Is this really the same VM and the only difference is the kernel used? I.e. same VMX / disks etc.?
Just for some extra "search-ability" and to explain further. The PSOD was caused by an NMI (nonmaskable interrupt), so most likely some device detects a fatal flaw and crashes the host. In most scenarios, those are caused hardware issues but it can originate in software too. I've found a similar failure pattern reported before, one or maybe two that is, so pretty rare. I can't be sure thought because that would require looking at the actual core dump. That being said, what I found _might_ be addressed in the latest async driver for 6.7 and _probably_ in the inbox driver for 7.0 (U1).

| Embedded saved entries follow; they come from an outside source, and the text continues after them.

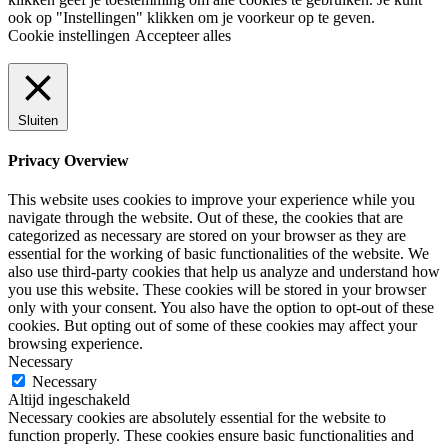
ook op "Instellingen" klikken om je voorkeur op te geven.
Cookie instellingen
Accepteer alles
Sluiten
Privacy Overview
This website uses cookies to improve your experience while you
navigate through the website. Out of these, the cookies that are
categorized as necessary are stored on your browser as they are
essential for the working of basic functionalities of the website. We
also use third-party cookies that help us analyze and understand how
you use this website. These cookies will be stored in your browser
only with your consent. You also have the option to opt-out of these
cookies. But opting out of some of these cookies may affect your
browsing experience.
Necessary
Necessary
Altijd ingeschakeld
Necessary cookies are absolutely essential for the website to
function properly. These cookies ensure basic functionalities and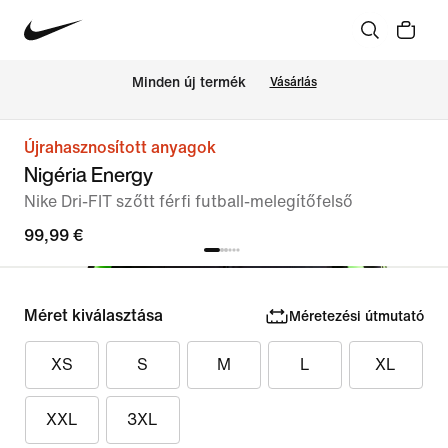
Minden új termék
Vásárlás
Újrahasznosított anyagok
Nigéria Energy
Nike Dri-FIT szőtt férfi futball-melegítőfelső
99,99 €
Méret kiválasztása
Méretezési útmutató
XS
S
M
L
XL
XXL
3XL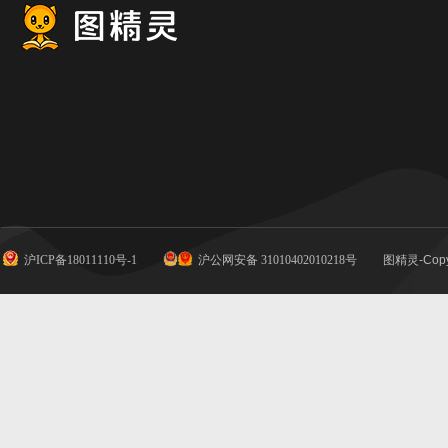
沪ICP备18011110号-1
沪公网安备 31010402010218号
图精灵-Copy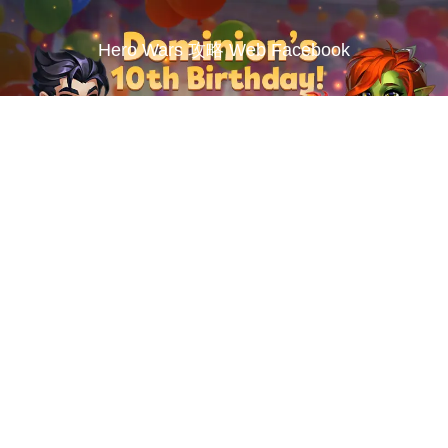
Hero Wars 攻略 Web Facebook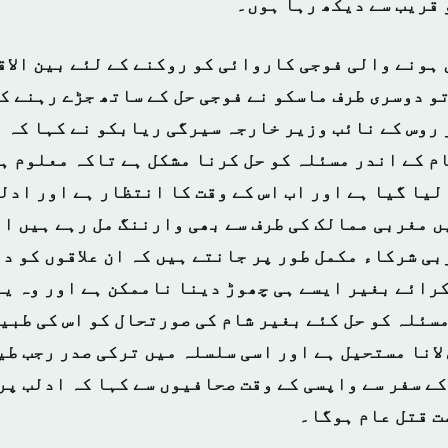
 قریب سے دیکھ رہا ہوں۔
 ہونے والی فوجی کاروائی کو روکنے کے لئے بین الا
تو دوسری طرف ماسکو نے فوجی حل کے ساتھ جڑے رہنے ک
 روس کے نائب وزیر خارجہ سیرگی ریابکو نے کہا کہ 
م کے اندر مسئلہ کو حل کرنا مشکل ہے تاکہ معلوم ہو
یا گیا ہے اور اب اس کے وقت کا انتظار ہے اور ادل
ں مغربی ممالک کی طرف سے بھی وارننگ مل رہے ہیں ا
بی شرکاء مکمل طور پر جانتے ہیں کہ ان علاقوں کو د
کرائے بغیر ایسے ہی چھوڑ دینا ناممکن ہے اور وہ یہ
مسئلہ کو حل کئے بغیر شام کی صورتحال کو اس کی طبی
لانا مستحیل ہے اور اسی سلسلہ میں ترکی صدر رجب طی
ے سفر سے واپسی کے وقت صحافیوں سے کہا کہ ادلب پر
ت قتل عام ہوگا۔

Yes, it's the same VM, when the boot menu is started i can choose wich kernel to use.
And yes, probably you are right about qfle3i driver, after install the VIB from this KB: https://kb.vmware.com/s/article/56357, my Lab host worked well with the Oracle Linux VM with the UEK.
Now i need schedule a window to remediate the prod hosts and check if the issue will solved.
For now, i need to thank you so much your idea and your help!
After apply the patch in nodes from the cluster, i back here again and give an updated feedback.
I think the issue in that KB is a different one than you experienced but as long as that updated driver also ships with a fix for what you saw it doesn't really make a difference :-). Fingers crossed it's gone in prod too!